> Problem to work on
Each entry below must come back exactly as written, without its pictures.

> Given entries
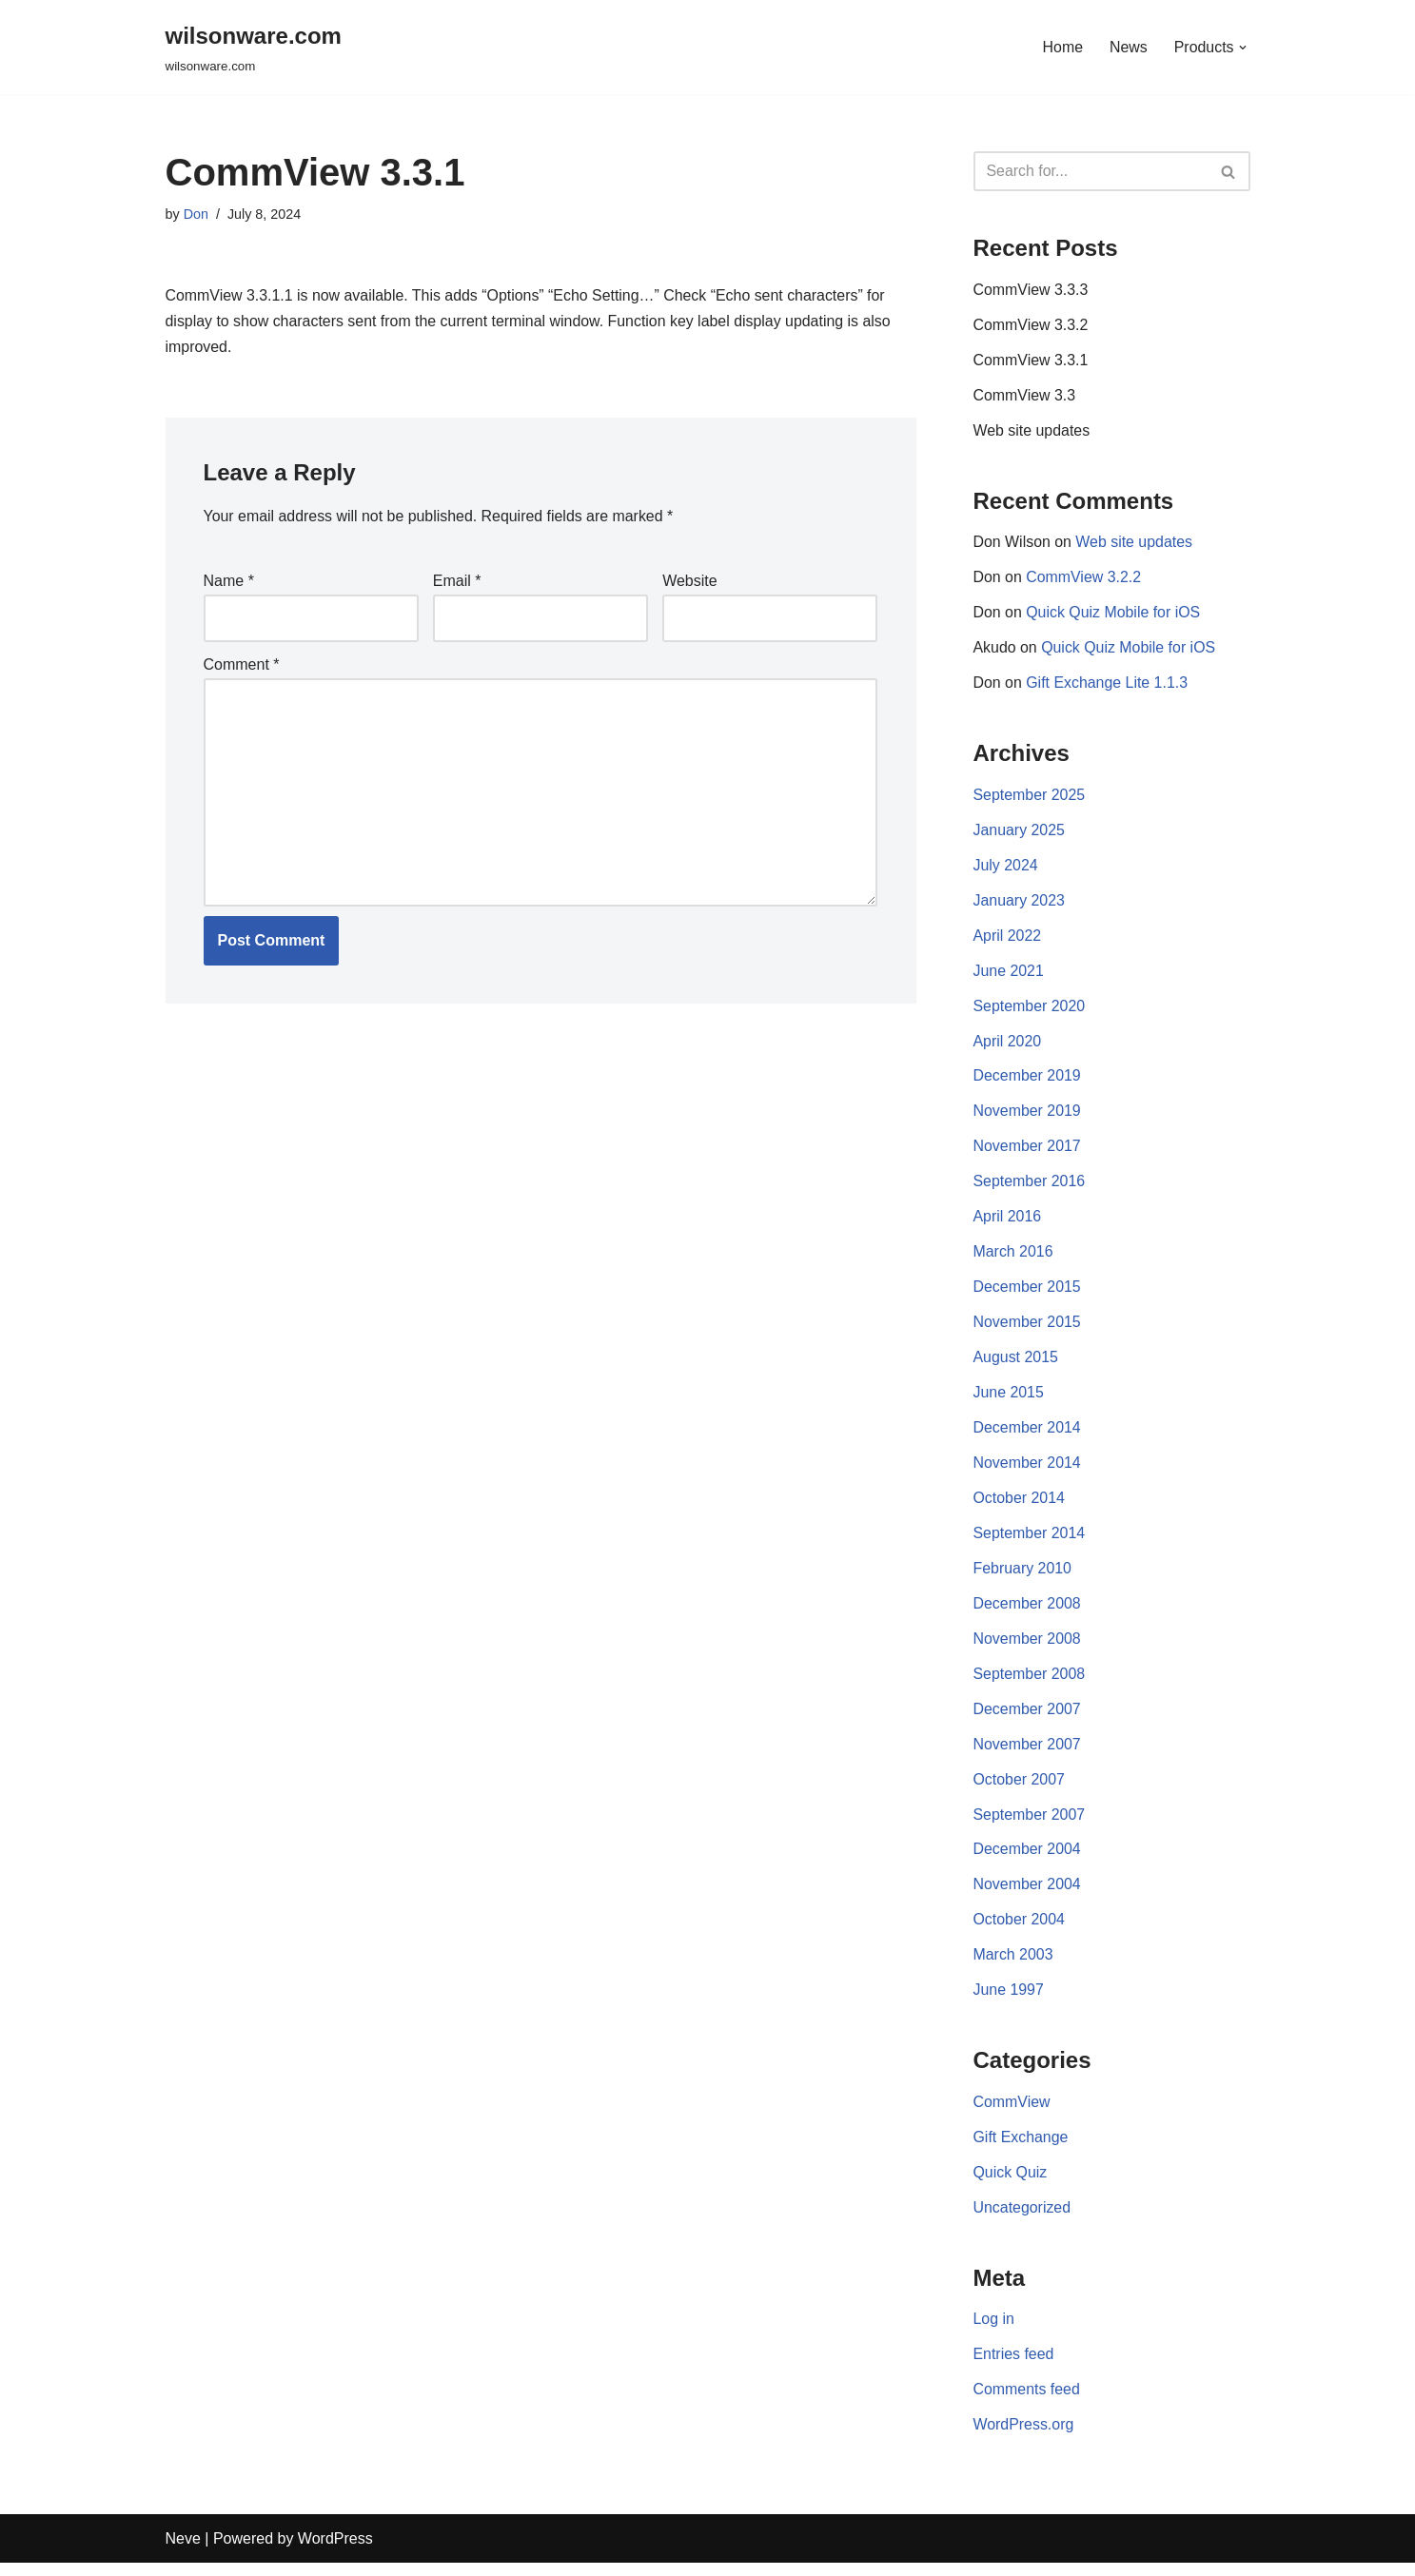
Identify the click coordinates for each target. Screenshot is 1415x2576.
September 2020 (1029, 1011)
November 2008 (1027, 1647)
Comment (242, 665)
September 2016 (1029, 1188)
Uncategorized (1022, 2220)
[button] (1243, 47)
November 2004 (1027, 1895)
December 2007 (1027, 1718)
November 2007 (1027, 1754)
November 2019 (1027, 1116)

> Written reply
Identify the click coordinates for each target. Screenshot is 1415x2576.
September 2020 (1029, 1011)
November 2008 (1027, 1647)
Comment (242, 665)
September 2016 (1029, 1188)
Uncategorized (1022, 2220)
[button] (1243, 47)
November 2004 (1027, 1895)
December 2007 (1027, 1718)
November 2007 (1027, 1754)
November 2019 (1027, 1116)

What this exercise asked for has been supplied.